:: DATA SUPPLIED
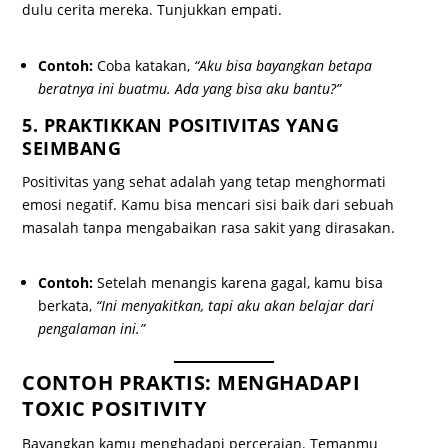
dulu cerita mereka. Tunjukkan empati.
Contoh:
Coba katakan,
“Aku bisa bayangkan betapa
beratnya ini buatmu. Ada yang bisa aku bantu?”
5. PRAKTIKKAN POSITIVITAS YANG
SEIMBANG
Positivitas yang sehat adalah yang tetap menghormati
emosi negatif. Kamu bisa mencari sisi baik dari sebuah
masalah tanpa mengabaikan rasa sakit yang dirasakan.
Contoh:
Setelah menangis karena gagal, kamu bisa
berkata,
“Ini menyakitkan, tapi aku akan belajar dari
pengalaman ini.”
CONTOH PRAKTIS: MENGHADAPI
TOXIC POSITIVITY
Bayangkan kamu menghadapi perceraian. Temanmu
::::
DESCRIPTION OF THE TASK -> Working from the lines above, reproduce the material exactly and exclude its pictures.

EXERCISE OUTPUT ->
dulu cerita mereka. Tunjukkan empati.
Contoh:
Coba katakan,
“Aku bisa bayangkan betapa
beratnya ini buatmu. Ada yang bisa aku bantu?”
5. PRAKTIKKAN POSITIVITAS YANG
SEIMBANG
Positivitas yang sehat adalah yang tetap menghormati
emosi negatif. Kamu bisa mencari sisi baik dari sebuah
masalah tanpa mengabaikan rasa sakit yang dirasakan.
Contoh:
Setelah menangis karena gagal, kamu bisa
berkata,
“Ini menyakitkan, tapi aku akan belajar dari
pengalaman ini.”
CONTOH PRAKTIS: MENGHADAPI
TOXIC POSITIVITY
Bayangkan kamu menghadapi perceraian. Temanmu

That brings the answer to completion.